Decouple AbuseFilterVariableHolder and AFComputedVariable
Closed, ResolvedPublic

Description

AbuseFilterVariableHolder has knowledge about several AFComputedVariable objects, and that's fine because they represent single variables. However, we also have a dependency the other way around: AFComputedVariable requires an AbuseFilterVariableHolder to be passed in when lazy-loading a variable, because computing a variable usually requires having the values of some other variables.

There are various possible solutions to this (require only an array of variables to be passed in, as opposed to a whole AbuseFilterVariableHolder object; use closures to lazy-load variables, creating the closures in VariableGenerator and passing them around; moving the compute method to a separate service; other solutions that I already forgot). However, attention should be paid because this code is currently very fragile. Some things that make this harder:

  • We have many different variables, each requiring its own set of other variables
  • Variable A may require variable B, which in turn might require variable C and so on
  • Whenever a variable is lazy-loaded, the AbuseFilterVariableHolder object it belongs to should be updated with the newly-computed value

I had already analyzed this problem some time ago, but couldn't come up with a perfect solution. r568530 is a related experiment. Either way, we CANNOT change the AFComputedVariable class before T213006 is done (and this will introduce other problems, because we'd also have to wait for at least one release before dropping BC code, see r482518 and relation chain).

Event Timeline

I looked into this again, and wrote a quick note with a possible solution.


We have to two problems here:

  1. the AFComputedVariable class is a smart object: it knows how to compute itself (and it knows about its VariableHolder parent object)
  2. the VariableHolder class is a smart object, because it has AFComputedVariable objects as members

This can be resolved with the two steps outlined below, where the first step addresses problem 2, and the second step addresses problem 1.

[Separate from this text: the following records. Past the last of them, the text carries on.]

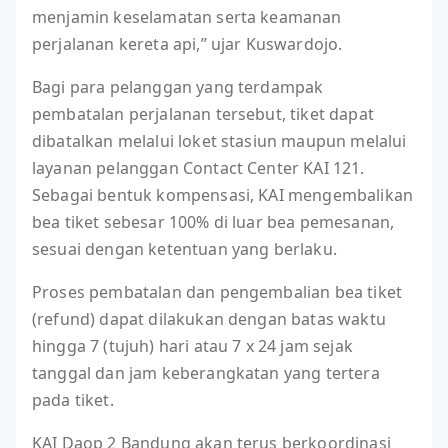
menjamin keselamatan serta keamanan
perjalanan kereta api,” ujar Kuswardojo.
Bagi para pelanggan yang terdampak
pembatalan perjalanan tersebut, tiket dapat
dibatalkan melalui loket stasiun maupun melalui
layanan pelanggan Contact Center KAI 121.
Sebagai bentuk kompensasi, KAI mengembalikan
bea tiket sebesar 100% di luar bea pemesanan,
sesuai dengan ketentuan yang berlaku.
Proses pembatalan dan pengembalian bea tiket
(refund) dapat dilakukan dengan batas waktu
hingga 7 (tujuh) hari atau 7 x 24 jam sejak
tanggal dan jam keberangkatan yang tertera
pada tiket.
KAI Daop 2 Bandung akan terus berkoordinasi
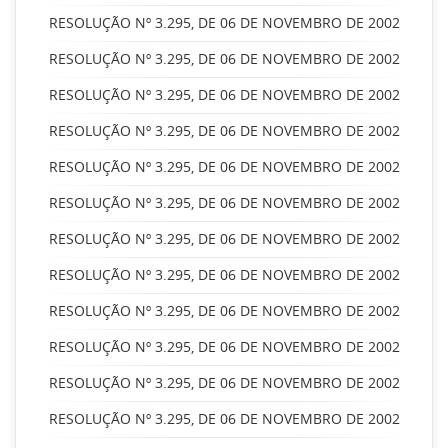
RESOLUÇÃO Nº 3.295, DE 06 DE NOVEMBRO DE 2002
RESOLUÇÃO Nº 3.295, DE 06 DE NOVEMBRO DE 2002
RESOLUÇÃO Nº 3.295, DE 06 DE NOVEMBRO DE 2002
RESOLUÇÃO Nº 3.295, DE 06 DE NOVEMBRO DE 2002
RESOLUÇÃO Nº 3.295, DE 06 DE NOVEMBRO DE 2002
RESOLUÇÃO Nº 3.295, DE 06 DE NOVEMBRO DE 2002
RESOLUÇÃO Nº 3.295, DE 06 DE NOVEMBRO DE 2002
RESOLUÇÃO Nº 3.295, DE 06 DE NOVEMBRO DE 2002
RESOLUÇÃO Nº 3.295, DE 06 DE NOVEMBRO DE 2002
RESOLUÇÃO Nº 3.295, DE 06 DE NOVEMBRO DE 2002
RESOLUÇÃO Nº 3.295, DE 06 DE NOVEMBRO DE 2002
RESOLUÇÃO Nº 3.295, DE 06 DE NOVEMBRO DE 2002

First of all, an optional (but recommended, as we're going to need something like this anyway) change: encapsulate the current AFComputedVariable and AFPData classes into a new Variable class that would act as a wrapper for these two objects, providing a common interface to the VariableHolder.

First step

The first real step is to convert the AFComputedVariable class into a real value object, called e.g. LazyVariable (perhaps inheriting from Variable). The compute method and its dependencies would be moved to a new LazyVariableComputer service, and the method would then take a VariableHolder and a LazyVariable and update the Holder with the newly-computed value (note, the Holder would also be used to grab any other required variable). The VariableHolder::getVar would poll the service locator for a LazyVariableComputer (no point in injecting it right now) and use that when requested the value of a lazy variable.
At this point, LazyVariable would be a real value object, and the business logic would have been moved up a level. Note that there'd still be a cyclic dependency between VariableHolder and LazyVariableComputer, so we can think of these objects as being the same. Hence, we can think of the situation as if we just pulled the business logic from AFComputedVariable to VariableHolder. However, this cyclic dependency is easier to break now, as it's not between two "bad" objects, but between a bad object and a good one.

Second step

The first step focused on breaking the dependency on the AFComputedVariable side; the second step focuses on the VariableHolder instead. There are two ways to do this, pretty similar, and both of them end up with VariableHolder becoming a real value object, and to be precise, a wrapper around an array of Variable/LazyVariable objects [side note: even if we don't have to do that, it should be roughly equivalent to an ArrayIterator].

Variant 1

The code using VariableHolder's would get a LazyVariableComputer service injected. The code for updating the VariableHolder would be moved to the callers, and VariableHolder::getVar() would really just return a value, so it might be something like

if ( $myVar->isLazy() ) {
  $lazyVariableComputer->computeLazyVar( $varHolder, $myVar );
}
$value = $varHolder->getVar( $myVarName );

Now the VariableHolder wouldn't need to know about LazyVariableComputer, which is great, and the cyclic dependency is resolved.

Variant 2

This starts exactly like the first variant, but a new service is created, e.g. VariableRetriever. In turn, this service would have a LazyVariableComputer injected, and if using a factory, we can inject a VariableHolder as well. The callers of VariableHolder::getVar would then take just a VariableRetriever, and they'd use something like

$variableRetriever->getVar( $myVarName );

and VariableRetriever::getVar would be responsible for checking whether the variable is lazy, using the LazyVariableComputer if that's the case, and then returning the value. Important note: the code for updating the Holder with the new value might be moved inside VariableRetriever, but LazyVariableComputer would still need a VariableHolder to retrieve any other variable it needs (and actually, it'd also need a VariableRetriever to update the Holder; this doesn't seem doable this way).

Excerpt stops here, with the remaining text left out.